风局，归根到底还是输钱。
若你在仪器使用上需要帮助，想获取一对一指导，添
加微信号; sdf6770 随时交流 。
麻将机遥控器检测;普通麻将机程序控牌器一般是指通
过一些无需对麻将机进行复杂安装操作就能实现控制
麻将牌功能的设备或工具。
--------
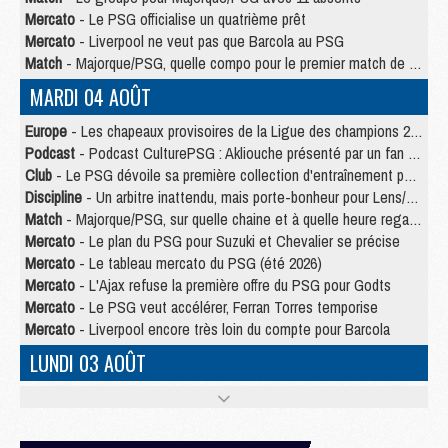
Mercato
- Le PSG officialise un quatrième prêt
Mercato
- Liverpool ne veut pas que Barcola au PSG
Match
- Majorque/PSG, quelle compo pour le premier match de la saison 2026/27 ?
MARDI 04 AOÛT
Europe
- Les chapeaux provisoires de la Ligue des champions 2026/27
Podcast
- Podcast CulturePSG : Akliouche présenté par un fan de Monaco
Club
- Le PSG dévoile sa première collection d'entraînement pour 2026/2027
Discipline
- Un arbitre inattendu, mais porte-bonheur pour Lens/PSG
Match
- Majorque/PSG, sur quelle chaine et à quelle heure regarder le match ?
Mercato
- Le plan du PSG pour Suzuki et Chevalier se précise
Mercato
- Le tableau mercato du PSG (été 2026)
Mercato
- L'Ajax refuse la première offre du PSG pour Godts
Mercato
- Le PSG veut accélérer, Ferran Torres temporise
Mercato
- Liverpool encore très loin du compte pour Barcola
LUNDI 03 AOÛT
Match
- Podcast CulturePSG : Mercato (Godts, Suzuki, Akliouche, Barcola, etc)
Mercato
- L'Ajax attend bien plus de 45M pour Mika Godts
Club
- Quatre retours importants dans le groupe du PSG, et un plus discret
--------
§ **Task statement**
Your answer should consist only of the lines above between the line holding "风局，归根到底还是输钱。" and the line holding "麻将牌功能的设备或工具。", inclusive, each transcribed exactly.

§ **Response to this task**
风局，归根到底还是输钱。
若你在仪器使用上需要帮助，想获取一对一指导，添
加微信号; sdf6770 随时交流 。
麻将机遥控器检测;普通麻将机程序控牌器一般是指通
过一些无需对麻将机进行复杂安装操作就能实现控制
麻将牌功能的设备或工具。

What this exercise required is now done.